Por suerte, María estaba conmigo y pudimos parodiar un poco la situación. Porque no hay que huir, hay que descojonarse. Y entonces alguien dijo que parecíamos dos adolescentes, seguramente un pedorro circunspecto que se toma muy en serio a sí mismo y a su mierda de obra literaria, y tuvimos que dejar de reírnos, claro, porque nuestro sentido del humor lo tenemos que llevar oculto como a un hijo bastardo.

jueves, 16 de diciembre de 2010

Voy a hablar de la esperanza

Yo no sufro este dolor como César Vallejo. Yo no me duelo ahora como artista, como hombre ni como simple ser vivo siquiera. Yo no sufro este dolor como católico como mahometano ni como ateo. Hoy sufro solamente. Si no me llamase César Vallejo, también sufriría este mismo dolor. Si no fuese artista, también lo sufriría. Si no fuese hombre ni ser vivo siquiera, también lo sufriría. Si no fuese católico, ateo ni mahometano, también lo sufriría. Hoy sufro desde más abajo. Hoy sufro solamente.

Me duelo ahora sin explicaciones. Mi dolor es tan hondo, que no tuvo ya causa ni carece de causa. ¿Qué sería su causa? ¿Dónde está aquello tan importante, que dejase de ser su causa? Nada es su causa; nada ha podido dejar de ser su causa. ¿A qué ha nacido este dolor, por sí mismo? Mi dolor es del viento del norte y del viento del sur, como esos huevos neutros que algunas aves raras ponen del viento. Si hubiera muerto mi novia, mi dolor sería igual. Si la vida fuese, en fin, de otro modo, mi dolor sería igual. Hoy sufro desde más arriba. Hoy sufro solamente.

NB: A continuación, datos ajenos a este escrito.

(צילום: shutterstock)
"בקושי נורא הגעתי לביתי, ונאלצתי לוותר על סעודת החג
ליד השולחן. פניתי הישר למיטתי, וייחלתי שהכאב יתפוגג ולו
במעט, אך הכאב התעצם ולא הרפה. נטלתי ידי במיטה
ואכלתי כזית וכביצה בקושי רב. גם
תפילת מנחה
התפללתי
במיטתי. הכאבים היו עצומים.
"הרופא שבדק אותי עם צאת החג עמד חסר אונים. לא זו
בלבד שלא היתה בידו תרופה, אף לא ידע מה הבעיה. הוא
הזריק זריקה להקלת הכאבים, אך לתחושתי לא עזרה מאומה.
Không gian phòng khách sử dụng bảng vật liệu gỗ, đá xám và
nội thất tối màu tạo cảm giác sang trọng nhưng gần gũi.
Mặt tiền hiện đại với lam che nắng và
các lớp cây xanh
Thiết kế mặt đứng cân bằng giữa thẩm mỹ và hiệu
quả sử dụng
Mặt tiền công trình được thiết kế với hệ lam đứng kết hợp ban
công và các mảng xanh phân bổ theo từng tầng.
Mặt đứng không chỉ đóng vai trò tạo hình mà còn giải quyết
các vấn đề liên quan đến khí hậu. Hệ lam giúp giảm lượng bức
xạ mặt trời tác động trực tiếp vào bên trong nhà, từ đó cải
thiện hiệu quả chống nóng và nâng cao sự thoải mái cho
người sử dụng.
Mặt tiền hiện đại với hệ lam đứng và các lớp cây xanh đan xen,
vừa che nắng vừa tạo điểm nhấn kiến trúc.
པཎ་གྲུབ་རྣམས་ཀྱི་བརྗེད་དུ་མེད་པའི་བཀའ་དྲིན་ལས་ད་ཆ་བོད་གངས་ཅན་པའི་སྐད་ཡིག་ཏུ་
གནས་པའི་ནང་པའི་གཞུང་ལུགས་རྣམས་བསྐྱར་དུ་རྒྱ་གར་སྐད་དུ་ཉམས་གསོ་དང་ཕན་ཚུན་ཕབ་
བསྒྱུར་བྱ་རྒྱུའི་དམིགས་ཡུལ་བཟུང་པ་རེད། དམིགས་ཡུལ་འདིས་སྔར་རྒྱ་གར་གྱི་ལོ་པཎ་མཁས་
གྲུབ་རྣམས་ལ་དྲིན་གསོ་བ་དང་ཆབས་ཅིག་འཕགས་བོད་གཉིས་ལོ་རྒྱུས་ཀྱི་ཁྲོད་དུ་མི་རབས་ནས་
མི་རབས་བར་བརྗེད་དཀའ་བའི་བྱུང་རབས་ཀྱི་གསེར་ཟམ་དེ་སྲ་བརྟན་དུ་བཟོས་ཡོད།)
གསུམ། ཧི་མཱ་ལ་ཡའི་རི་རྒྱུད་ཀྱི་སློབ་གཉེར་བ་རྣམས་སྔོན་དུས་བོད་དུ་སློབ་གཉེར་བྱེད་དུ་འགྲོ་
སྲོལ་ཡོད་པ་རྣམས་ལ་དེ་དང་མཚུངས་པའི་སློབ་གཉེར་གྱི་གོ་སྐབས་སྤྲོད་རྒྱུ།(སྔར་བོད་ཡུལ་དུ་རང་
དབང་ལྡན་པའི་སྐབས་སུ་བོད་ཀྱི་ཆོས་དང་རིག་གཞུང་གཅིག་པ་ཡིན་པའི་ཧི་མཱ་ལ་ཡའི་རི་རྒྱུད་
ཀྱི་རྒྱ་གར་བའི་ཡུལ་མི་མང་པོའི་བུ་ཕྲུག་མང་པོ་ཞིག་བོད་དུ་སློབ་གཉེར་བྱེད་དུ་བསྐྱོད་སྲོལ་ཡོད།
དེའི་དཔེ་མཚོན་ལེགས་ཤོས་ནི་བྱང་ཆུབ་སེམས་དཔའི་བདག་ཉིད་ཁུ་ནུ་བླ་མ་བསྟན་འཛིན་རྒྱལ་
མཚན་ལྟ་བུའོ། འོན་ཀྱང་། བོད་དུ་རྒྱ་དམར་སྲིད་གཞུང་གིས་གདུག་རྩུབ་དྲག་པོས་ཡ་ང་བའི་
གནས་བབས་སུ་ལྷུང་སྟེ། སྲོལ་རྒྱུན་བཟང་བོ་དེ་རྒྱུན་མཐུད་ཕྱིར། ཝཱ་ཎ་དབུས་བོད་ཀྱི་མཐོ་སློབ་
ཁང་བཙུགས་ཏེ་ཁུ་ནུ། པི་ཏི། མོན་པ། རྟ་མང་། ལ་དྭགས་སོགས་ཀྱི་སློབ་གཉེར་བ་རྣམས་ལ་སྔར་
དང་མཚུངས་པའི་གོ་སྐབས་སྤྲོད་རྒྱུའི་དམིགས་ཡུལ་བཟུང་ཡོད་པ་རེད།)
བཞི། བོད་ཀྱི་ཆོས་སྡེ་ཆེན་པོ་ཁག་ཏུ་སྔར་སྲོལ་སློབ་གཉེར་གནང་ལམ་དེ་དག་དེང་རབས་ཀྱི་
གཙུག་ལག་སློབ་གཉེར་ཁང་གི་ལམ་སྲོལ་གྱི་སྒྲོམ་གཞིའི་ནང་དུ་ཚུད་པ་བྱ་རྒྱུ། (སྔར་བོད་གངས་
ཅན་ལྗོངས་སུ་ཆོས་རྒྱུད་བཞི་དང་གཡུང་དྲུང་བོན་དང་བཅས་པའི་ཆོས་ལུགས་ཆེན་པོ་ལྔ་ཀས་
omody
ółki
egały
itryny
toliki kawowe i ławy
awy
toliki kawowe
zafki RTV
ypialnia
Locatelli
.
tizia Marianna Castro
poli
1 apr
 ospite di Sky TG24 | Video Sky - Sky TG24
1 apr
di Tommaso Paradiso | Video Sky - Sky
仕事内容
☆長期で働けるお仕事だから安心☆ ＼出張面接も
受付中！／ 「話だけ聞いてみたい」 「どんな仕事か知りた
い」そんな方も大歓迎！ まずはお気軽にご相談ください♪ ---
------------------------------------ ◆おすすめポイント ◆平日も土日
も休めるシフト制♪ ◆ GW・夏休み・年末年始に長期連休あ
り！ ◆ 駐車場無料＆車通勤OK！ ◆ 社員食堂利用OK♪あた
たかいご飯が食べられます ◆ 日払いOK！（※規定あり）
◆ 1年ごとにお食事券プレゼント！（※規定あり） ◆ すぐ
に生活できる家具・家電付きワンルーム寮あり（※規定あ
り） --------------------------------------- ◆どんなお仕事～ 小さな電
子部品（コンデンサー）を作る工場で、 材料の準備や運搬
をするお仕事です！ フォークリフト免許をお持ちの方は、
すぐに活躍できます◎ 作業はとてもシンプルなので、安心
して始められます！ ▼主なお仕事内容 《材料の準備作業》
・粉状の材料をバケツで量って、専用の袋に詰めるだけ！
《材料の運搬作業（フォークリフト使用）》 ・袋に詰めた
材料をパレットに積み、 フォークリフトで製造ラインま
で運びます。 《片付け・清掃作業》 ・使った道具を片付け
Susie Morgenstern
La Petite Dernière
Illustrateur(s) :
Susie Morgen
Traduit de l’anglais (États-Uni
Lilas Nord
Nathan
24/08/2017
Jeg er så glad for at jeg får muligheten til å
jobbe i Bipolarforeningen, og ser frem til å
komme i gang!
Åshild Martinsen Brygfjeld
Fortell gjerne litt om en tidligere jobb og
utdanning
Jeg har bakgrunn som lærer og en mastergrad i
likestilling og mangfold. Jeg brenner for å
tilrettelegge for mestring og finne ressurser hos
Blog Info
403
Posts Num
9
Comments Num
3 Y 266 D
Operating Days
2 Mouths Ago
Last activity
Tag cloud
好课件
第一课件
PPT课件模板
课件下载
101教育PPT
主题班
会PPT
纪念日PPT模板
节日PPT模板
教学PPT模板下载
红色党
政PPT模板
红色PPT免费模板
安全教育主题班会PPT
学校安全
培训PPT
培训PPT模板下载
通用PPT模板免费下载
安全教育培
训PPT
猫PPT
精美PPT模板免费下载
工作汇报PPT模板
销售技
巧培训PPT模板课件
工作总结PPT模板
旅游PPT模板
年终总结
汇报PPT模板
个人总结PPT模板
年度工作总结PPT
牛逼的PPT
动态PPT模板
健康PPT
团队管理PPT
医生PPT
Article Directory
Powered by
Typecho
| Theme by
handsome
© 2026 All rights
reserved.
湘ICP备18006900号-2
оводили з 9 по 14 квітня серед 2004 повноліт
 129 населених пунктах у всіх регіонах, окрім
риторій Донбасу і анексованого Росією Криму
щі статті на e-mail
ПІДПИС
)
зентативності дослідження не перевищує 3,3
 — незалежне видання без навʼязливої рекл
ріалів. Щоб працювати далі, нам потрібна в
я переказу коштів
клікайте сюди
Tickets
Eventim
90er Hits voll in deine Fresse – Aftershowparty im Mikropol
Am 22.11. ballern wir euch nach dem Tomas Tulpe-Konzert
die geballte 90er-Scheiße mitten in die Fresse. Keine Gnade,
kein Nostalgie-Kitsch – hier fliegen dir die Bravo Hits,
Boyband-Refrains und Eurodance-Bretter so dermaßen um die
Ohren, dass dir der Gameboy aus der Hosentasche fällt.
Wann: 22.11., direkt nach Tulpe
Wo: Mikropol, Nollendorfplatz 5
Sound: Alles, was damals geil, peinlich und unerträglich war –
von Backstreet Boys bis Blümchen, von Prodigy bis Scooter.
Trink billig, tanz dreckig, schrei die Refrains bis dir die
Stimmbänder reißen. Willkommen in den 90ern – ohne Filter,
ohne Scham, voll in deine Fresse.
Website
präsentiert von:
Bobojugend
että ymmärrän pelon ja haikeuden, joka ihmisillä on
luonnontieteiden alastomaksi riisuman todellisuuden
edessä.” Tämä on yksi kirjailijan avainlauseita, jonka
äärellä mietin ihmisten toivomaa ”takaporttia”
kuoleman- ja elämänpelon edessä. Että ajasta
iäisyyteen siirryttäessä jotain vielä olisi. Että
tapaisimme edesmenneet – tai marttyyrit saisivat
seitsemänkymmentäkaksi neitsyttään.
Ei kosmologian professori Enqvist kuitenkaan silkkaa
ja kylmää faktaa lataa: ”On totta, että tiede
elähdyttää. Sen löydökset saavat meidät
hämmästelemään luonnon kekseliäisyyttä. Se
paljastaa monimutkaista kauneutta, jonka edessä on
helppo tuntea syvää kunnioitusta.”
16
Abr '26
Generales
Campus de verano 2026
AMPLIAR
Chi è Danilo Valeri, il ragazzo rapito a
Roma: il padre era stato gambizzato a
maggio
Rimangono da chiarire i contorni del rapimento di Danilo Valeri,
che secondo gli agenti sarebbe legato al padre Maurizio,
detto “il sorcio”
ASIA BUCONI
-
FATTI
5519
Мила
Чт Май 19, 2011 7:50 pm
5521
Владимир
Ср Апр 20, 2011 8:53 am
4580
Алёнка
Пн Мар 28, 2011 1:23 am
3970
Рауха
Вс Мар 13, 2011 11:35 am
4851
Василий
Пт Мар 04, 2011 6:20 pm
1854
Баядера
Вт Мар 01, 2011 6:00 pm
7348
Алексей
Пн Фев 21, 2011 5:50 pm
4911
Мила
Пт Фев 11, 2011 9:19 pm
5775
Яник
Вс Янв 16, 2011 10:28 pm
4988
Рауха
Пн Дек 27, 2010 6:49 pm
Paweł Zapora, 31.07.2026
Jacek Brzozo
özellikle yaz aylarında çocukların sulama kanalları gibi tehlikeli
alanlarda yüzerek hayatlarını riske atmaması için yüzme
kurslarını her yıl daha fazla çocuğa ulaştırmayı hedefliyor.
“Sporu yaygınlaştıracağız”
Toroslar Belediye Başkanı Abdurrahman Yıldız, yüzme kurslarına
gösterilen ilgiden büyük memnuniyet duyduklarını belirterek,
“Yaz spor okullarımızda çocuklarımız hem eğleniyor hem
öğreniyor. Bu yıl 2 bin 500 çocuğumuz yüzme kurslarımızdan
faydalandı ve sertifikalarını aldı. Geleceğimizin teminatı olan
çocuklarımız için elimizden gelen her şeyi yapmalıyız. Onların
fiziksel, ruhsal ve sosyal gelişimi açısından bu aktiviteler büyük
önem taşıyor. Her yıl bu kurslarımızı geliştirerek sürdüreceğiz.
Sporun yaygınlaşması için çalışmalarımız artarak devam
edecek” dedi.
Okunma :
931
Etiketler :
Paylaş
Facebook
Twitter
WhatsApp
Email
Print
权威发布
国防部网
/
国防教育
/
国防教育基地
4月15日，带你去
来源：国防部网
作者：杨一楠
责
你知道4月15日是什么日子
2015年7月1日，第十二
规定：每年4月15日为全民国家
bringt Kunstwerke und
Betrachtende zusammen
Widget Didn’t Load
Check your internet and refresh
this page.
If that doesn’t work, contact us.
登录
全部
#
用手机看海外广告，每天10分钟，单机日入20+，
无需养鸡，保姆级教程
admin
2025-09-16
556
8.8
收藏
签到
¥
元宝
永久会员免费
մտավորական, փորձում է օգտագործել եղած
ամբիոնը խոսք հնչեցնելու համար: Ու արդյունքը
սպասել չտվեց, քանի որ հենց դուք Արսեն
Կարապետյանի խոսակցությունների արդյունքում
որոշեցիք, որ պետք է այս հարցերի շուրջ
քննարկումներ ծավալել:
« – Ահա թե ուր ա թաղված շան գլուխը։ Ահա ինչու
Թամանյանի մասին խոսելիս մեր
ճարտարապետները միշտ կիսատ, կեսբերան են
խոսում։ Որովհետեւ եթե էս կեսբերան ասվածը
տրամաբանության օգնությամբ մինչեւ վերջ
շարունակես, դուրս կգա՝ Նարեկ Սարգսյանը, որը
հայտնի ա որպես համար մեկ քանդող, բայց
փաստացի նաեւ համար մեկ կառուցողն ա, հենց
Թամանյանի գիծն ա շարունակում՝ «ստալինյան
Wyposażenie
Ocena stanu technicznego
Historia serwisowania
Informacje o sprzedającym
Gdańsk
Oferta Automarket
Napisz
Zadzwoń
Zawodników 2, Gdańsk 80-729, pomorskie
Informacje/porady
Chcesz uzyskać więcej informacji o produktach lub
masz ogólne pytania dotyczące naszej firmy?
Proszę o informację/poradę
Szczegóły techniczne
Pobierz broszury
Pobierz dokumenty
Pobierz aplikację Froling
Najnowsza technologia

Miro el dolor del hambriento y veo que su hambre anda tan lejos de mi sufrimiento, que de quedarme ayuno hasta morir, saldría siempre de mi tumba una brizna de yerba al menos. Lo mismo el enamorado. ¡Qué sangre la suya más engendrada, para la mía sin fuente ni consumo!

Yo creía hasta ahora que todas las cosas del universo eran, inevitablemente, padres o hijos. Pero he aquí que mi dolor de hoy no es padre ni es hijo. Le falta espalda para anochecer, tanto como le sobra pecho para amanecer y si lo pusiesen en la estancia oscura, no dejaría luz y si lo pusiesen en una estancia luminosa, no echaría sombra. Hoy sufro suceda lo que suceda. Hoy sufro solamente.

martes, 14 de diciembre de 2010

"Me arrojaré en tus brazos con aturdimiento, te daré mil besos, y caerá la víctima ofrecida por tu fausto regreso. Extenderé la arena en forma de lecho, y cualquier montículo nos servirá de mesa, y entre los brindis de Lieo comenzarás tus largos relatos: nos explicarás cómo tu nave casi fue tragada por el abismo; me jurarás que viniendo hacía mí no sentías el frío de la noche ni la violencia del huracán, y aunque sea falso, todo lo creeré verdadero."

"No pretendo averiguar tus pasos, ni descubrir lo que tratas de ocultarme; estimo tus faltas como una acusación desprovista de fundamento. Si te sorprendo alguna vez en medio de la culpa y mis ojos llegan a ser testigos del oprobio, aquello que haya visto bien niega que lo he visto, y desmentiré a mis ojos por creer tus palabras."

Amores, Ovidio (16 a. C, más moderno que tú y que yo.)

Fui a cenar con Carlos al Camoatí. Cuando abrí la boca para enunciar la primera frase llegó Marco y la mesa se llenó de anécdotas que escuché en silencio. Levanté la vista atendiendo a abstracciones mentales simultáneas a la charla y descurbí aquello: unos marcos colgados en la pared. Marcos sin cuadro, como aquella vez que comimos juntos y un marco de nada presidió la mesa del silencio. Entonces me pregunté si, desde entonces, no estarán mis conversaciones condenadas a enmarcarse en un sempiterno vacío. 

Hablamos sobre Iñigo. Mi opinión: el psiquiátrico significa el útero materno. Incapaz de hacerse cargo de su vida, vuelve al jardín de infancia. Recordé con pavor las sonrisas de los educadores sociales antes de abandonarle en aquel lugar con ganas de que llegaran las 15:00 para irse a casa. En palabras de Panero (hijo): "estados policiales resguardando una monstruosa sociedad de masa que odia el pensamiento."

El educador, que no leyó un libro en su vida, me dijo: sufre una patología dual, es normal que tenga recaídas, pero no puedo arriesgarme a que un día aparezca muerto por un chute. Después dijo: créeme, a mi me duele más que a ti dejarlo ahí.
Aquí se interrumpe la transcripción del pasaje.